Con me non è necessario”.

Eric Cantona è una bestia d’uomo alto 1,90 (1,89 per l’esattezza). Quando faceva il calciatore si era conquistato il soprannome di The King. Di lui si ricordano parecchie partite, giocate con la dovuta aggressività con i colori del Manchester United, ma soprattutto quella giornata del gennaio 1995 quando un tifoso del Crystal Palace, membro del Fronte Nazionale Britannico, alzando il braccio nel saluto nazista, ebbe la cattiva idea di dargli del francese bastardo.
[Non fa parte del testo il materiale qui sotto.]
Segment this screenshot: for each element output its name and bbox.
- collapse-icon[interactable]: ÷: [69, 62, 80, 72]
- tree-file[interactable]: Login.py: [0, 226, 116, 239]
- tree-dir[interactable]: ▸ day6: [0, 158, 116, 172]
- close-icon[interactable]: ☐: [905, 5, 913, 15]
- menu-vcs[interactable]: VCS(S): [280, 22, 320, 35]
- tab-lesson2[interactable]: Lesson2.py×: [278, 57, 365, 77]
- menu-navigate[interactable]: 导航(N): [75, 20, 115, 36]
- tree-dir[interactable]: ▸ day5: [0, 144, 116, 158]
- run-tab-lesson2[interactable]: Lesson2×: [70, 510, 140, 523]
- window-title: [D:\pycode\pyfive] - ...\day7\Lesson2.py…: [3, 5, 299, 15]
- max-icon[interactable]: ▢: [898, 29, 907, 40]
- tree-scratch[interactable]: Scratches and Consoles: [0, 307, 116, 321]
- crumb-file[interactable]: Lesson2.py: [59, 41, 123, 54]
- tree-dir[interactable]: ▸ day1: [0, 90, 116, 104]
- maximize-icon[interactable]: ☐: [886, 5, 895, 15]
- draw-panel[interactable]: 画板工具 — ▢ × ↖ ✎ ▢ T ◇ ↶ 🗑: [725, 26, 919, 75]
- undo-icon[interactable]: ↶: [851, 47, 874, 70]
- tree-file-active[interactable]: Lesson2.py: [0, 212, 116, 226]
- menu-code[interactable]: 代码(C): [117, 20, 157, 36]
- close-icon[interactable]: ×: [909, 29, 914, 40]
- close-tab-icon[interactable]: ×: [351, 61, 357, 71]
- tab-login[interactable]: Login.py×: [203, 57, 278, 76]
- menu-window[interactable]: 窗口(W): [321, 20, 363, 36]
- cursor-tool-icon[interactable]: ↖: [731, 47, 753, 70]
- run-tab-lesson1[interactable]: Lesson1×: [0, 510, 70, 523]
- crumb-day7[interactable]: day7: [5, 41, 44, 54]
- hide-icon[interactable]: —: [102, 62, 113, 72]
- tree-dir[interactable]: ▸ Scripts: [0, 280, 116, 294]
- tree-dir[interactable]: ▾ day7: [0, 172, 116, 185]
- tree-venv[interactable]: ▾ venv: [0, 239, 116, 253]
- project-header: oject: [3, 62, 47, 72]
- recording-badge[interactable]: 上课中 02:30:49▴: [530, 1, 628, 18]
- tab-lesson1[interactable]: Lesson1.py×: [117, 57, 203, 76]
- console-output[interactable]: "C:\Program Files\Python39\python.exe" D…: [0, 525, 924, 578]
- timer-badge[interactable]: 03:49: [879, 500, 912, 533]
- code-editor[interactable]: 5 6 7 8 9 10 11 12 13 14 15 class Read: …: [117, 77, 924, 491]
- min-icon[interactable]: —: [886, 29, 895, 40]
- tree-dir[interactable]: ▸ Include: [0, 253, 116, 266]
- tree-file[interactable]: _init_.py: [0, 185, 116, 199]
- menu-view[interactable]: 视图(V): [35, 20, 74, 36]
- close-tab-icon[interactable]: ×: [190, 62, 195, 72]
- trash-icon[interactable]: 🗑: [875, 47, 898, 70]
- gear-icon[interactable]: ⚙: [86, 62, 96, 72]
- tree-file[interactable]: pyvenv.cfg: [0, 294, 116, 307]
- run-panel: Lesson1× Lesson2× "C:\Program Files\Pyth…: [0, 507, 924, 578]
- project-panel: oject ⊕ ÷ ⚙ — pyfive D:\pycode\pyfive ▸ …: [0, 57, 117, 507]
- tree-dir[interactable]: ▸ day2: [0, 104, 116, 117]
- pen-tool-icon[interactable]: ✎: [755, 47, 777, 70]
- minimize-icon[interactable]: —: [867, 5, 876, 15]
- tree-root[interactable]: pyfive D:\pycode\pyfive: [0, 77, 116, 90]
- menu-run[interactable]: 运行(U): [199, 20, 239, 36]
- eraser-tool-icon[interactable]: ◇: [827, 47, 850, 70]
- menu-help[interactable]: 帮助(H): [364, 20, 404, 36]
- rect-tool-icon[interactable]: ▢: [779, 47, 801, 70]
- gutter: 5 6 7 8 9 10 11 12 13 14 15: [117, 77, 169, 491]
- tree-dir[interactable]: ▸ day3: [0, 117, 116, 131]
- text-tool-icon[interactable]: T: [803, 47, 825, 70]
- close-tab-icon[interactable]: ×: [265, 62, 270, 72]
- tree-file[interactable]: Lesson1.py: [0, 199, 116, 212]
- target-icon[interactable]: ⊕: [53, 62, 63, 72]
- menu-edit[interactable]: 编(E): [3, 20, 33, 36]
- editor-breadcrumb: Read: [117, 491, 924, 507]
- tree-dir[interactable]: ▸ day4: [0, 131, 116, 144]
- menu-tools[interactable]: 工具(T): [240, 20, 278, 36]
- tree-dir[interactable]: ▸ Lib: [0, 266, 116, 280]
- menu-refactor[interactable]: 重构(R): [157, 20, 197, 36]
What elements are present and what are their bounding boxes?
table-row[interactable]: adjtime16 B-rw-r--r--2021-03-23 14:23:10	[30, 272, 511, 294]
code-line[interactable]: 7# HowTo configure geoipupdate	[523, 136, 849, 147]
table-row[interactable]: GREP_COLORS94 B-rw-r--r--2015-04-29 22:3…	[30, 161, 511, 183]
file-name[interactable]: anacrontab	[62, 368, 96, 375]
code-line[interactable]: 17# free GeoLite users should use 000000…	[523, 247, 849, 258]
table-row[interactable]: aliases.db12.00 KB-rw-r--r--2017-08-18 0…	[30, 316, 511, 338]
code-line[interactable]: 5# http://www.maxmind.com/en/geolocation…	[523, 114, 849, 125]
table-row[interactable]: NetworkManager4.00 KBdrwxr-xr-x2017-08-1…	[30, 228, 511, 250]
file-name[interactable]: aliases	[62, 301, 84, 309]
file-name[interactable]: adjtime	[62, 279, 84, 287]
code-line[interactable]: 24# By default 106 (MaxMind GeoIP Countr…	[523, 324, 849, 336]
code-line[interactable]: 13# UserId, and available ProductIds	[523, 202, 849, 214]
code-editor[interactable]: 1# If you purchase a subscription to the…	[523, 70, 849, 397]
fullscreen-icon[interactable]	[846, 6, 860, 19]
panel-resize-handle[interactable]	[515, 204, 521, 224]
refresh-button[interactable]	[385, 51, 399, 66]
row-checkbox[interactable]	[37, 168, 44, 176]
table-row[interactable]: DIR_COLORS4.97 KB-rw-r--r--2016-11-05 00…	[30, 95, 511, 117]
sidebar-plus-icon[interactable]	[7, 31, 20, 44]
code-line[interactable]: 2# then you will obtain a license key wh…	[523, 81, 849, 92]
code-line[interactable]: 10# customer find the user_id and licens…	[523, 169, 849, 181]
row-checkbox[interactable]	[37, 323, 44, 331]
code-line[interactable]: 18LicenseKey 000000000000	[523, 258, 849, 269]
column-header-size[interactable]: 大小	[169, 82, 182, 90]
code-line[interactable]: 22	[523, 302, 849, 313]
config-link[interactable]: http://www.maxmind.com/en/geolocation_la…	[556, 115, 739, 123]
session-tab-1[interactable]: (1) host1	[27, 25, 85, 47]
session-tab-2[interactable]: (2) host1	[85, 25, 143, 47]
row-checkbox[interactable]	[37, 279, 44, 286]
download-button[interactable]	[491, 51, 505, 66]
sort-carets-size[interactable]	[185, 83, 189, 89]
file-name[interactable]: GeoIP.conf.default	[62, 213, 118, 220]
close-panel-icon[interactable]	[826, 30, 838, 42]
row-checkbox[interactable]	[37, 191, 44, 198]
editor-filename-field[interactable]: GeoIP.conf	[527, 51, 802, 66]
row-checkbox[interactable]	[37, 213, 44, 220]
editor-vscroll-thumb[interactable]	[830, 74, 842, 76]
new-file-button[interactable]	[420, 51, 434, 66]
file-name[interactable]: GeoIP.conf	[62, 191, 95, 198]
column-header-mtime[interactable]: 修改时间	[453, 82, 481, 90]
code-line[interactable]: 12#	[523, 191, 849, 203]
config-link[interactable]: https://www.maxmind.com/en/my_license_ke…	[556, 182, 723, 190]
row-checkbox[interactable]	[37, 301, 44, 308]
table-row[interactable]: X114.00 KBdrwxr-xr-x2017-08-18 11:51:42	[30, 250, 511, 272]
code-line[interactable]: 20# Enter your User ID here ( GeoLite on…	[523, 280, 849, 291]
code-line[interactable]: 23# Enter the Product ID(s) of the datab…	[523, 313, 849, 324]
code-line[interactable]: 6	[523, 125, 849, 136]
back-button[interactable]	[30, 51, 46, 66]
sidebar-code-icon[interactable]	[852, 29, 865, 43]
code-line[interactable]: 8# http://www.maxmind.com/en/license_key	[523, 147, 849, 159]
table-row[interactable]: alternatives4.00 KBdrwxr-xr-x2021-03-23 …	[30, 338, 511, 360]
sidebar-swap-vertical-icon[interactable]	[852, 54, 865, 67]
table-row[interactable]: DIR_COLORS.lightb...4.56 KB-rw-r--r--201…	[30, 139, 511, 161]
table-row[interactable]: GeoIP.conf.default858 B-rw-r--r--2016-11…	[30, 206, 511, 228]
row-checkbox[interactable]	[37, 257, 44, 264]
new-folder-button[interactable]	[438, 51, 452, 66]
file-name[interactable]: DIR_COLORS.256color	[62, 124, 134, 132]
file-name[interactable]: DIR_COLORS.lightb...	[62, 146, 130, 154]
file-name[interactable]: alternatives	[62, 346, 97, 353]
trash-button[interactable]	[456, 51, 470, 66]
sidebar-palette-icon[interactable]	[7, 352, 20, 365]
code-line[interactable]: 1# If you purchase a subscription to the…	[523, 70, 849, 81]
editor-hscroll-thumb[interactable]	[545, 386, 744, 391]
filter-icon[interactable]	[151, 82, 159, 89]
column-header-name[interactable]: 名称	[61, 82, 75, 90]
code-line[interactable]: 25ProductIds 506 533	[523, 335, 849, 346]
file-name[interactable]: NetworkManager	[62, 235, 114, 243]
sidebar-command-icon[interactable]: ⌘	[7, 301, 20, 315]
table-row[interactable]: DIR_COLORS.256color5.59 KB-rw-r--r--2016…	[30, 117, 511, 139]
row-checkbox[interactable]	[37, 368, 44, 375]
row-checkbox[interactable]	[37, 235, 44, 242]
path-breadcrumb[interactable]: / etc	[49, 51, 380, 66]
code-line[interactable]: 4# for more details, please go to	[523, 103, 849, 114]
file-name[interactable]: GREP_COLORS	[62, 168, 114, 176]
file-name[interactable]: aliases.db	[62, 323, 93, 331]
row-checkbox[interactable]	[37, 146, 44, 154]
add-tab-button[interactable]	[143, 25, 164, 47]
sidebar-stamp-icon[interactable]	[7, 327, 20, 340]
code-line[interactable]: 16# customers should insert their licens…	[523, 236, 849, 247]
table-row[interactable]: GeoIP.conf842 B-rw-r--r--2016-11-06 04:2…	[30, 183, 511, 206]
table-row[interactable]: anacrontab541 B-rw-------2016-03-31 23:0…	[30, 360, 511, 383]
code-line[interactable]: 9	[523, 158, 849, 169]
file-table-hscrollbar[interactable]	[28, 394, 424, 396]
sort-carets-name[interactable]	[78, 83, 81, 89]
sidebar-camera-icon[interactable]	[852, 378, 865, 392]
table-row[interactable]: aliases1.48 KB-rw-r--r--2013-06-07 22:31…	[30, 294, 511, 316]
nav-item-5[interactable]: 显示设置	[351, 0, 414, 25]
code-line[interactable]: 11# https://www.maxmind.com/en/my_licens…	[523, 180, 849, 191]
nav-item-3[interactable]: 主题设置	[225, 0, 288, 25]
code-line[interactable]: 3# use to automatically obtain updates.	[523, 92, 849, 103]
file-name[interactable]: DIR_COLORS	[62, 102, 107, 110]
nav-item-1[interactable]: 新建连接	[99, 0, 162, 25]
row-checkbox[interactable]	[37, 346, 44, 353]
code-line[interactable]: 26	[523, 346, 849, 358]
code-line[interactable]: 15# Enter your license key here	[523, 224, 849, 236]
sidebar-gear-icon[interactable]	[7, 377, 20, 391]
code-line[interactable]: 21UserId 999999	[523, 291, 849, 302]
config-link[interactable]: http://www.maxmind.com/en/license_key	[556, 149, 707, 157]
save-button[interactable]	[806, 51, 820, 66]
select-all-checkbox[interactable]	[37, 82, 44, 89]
Cantona, i cui nonni furono costretti a fuggire dalla Spagna ai tempi della guerra civile, scattò a modo suo, superò la barriera e stese quell’idiota con un poderoso calcio al petto. Dopo una squalifica, l’abbandono del calcio e tanti anni più tardi tutte le volte che viene invitato a rievocare quel gesto, poco sportivo ma assai atletico, l’ex giocatore ribadisce: “Avrei voluto colpirlo più forte”.

Abbandonati i campi da gioco, Eric Cantona fa l’attore. E lo fa con la stessa grinta, altrettanto efficace, che sfoderava contro gli avversari e che ha convinto un regista come Ken Loach a dedicargli un film, “Il mio amico Eric”. Con quella stessa grinta Cantona, inquadrato in primo piano, campeggia fin dall’apertura in una serie di sei puntate, su Netflix. Il titolo italiano, “Lavoro a mano armata”, in verità poco convincente, rimanda a certi film con Maurizio Merli (“Italia a mano armata”) di fine anni Settanta. E invece no. Più convincente e sottile il titolo originale: “Dérapages”, che invece ricorda certe sbandate che la vita, talvolta, impone. La trama evoca temi in un certo senso cari a Ken Loach.




Se uno alla soglia dei sessant’anni, dopo una vita passata a fare il capo del personale, si ritrova disoccupato, con il mutuo da pagare, costretto a lavori saltuari e umilianti, cosa può fare per rimettersi in carreggiata? La realtà vissuta da Alain Delambre/Cantona è dura, insopportabile per uno come lui. E non gli basta il sostegno di una moglie dolce e apparentemente rassegnata (impersonata dalla canadese Suzanne Clément, molto convincente). No. Il Cantona che è in Delambre sembra avere il sopravvento, quando prende a testate sul naso il capo reparto, che subito lo fa licenziare, o quando l’odiato genero lo provoca in modo antipatico: anche lui finirà con il naso rotto.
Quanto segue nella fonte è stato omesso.